Appeal of A.S., on behalf of her children L.C., C.C., J.P. and D.S., from action of the Board of Education of the Cairo-Durham Central School District regarding residency and transportation.

Decision No. 16,957

(August 26, 2016)

Honeywell Law Firm, PLLC, attorneys for respondent, Kate S. Howard, Esq., of counsel

ELIA, Commissioner.--Petitioner appeals the determination of the Board of Education of the Cairo-Durham Central School District (“respondent”) that her children are not homeless within the meaning of the McKinney-Vento Homeless Education Assistance Improvements Act (42 USC §11431 et seq., “McKinney-Vento”) and, therefore, are not entitled to continue to receive transportation from their out-of-district residence.  The appeal must be dismissed.

The record indicates that, during the 2014-2015 school year, petitioner’s children attended respondent’s schools as district residents.  According to respondent, in or about July 2015, petitioner and her children became homeless and were living in a motel outside the district.  Thereafter, petitioner requested that her children be permitted to continue to attend the district’s schools and be provided with transportation to and from the temporary residence.  Respondent enrolled the children in its schools and provided transportation.  In March 2016, petitioner notified respondent that her family had moved from the motel and secured a residence outside the district. 

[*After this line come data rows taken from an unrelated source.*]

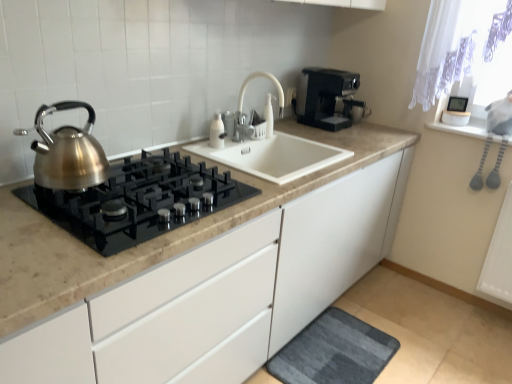 Question: From a real-world perspective, is satin metallic gas stove at left beneath black plastic coffee maker at upper right?

Choices:
 (A) yes
 (B) no

Answer: (A)

Question: Would you say black plastic coffee maker at upper right is part of satin metallic gas stove at left's contents?

Choices:
 (A) yes
 (B) no

Answer: (B)

Question: Can you confirm if satin metallic gas stove at left is taller than black plastic coffee maker at upper right?

Choices:
 (A) yes
 (B) no

Answer: (B)

Question: Does satin metallic gas stove at left turn towards black plastic coffee maker at upper right?

Choices:
 (A) yes
 (B) no

Answer: (B)

Question: From the image's perspective, is satin metallic gas stove at left above black plastic coffee maker at upper right?

Choices:
 (A) no
 (B) yes

Answer: (A)

Question: Is black plastic coffee maker at upper right situated inside brushed metal kettle at left or outside?

Choices:
 (A) inside
 (B) outside

Answer: (B)

Question: From the image's perspective, is black plastic coffee maker at upper right positioned above or below brushed metal kettle at left?

Choices:
 (A) above
 (B) below

Answer: (A)

Question: From a real-world perspective, relative to brushed metal kettle at left, is black plastic coffee maker at upper right vertically above or below?

Choices:
 (A) above
 (B) below

Answer: (B)

Question: Considering the relative positions of black plastic coffee maker at upper right and brushed metal kettle at left in the image provided, is black plastic coffee maker at upper right to the left or to the right of brushed metal kettle at left?

Choices:
 (A) right
 (B) left

Answer: (A)

Question: Is dark gray textured bath mat at lower center in front of or behind brushed metal kettle at left in the image?

Choices:
 (A) front
 (B) behind

Answer: (B)

Question: Is dark gray textured bath mat at lower center taller or shorter than brushed metal kettle at left?

Choices:
 (A) short
 (B) tall

Answer: (A)

Question: From a real-world perspective, is dark gray textured bath mat at lower center physically located above or below brushed metal kettle at left?

Choices:
 (A) above
 (B) below

Answer: (B)

Question: Based on their sizes in the image, would you say dark gray textured bath mat at lower center is bigger or smaller than brushed metal kettle at left?

Choices:
 (A) small
 (B) big

Answer: (B)

Question: From the image's perspective, is satin metallic gas stove at left positioned above or below black plastic coffee maker at upper right?

Choices:
 (A) above
 (B) below

Answer: (B)

Question: Considering the positions of satin metallic gas stove at left and black plastic coffee maker at upper right in the image, is satin metallic gas stove at left wider or thinner than black plastic coffee maker at upper right?

Choices:
 (A) wide
 (B) thin

Answer: (A)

By letter dated March 3, 2016, respondent determined, based on statements made by petitioner, that the children were no longer homeless and were not entitled to receive transportation to and from the new out-of-district residence.  However, respondent permitted the children to complete the remainder of the 2015-2016 school year at its schools but without transportation.[1]  This appeal ensued.  By letter dated April 13, 2016, respondent’s counsel informed my Office of Counsel that the district would provide transportation to petitioner’s children pending a determination in this appeal.  As a result, petitioner’s request for interim relief was determined to be moot.

Petitioner asserts that her children were “recently homeless” until they moved to their new home in March 2016.  She requests transportation to and from their new out-of-district residence.  Despite her assertions regarding her new home outside the district, in her prayer for relief petitioner seeks a determination that her children are homeless, that they are entitled to attend respondent’s schools tuition-free, and that respondent is obligated to transport the children from their out-of-district residence to respondent’s schools.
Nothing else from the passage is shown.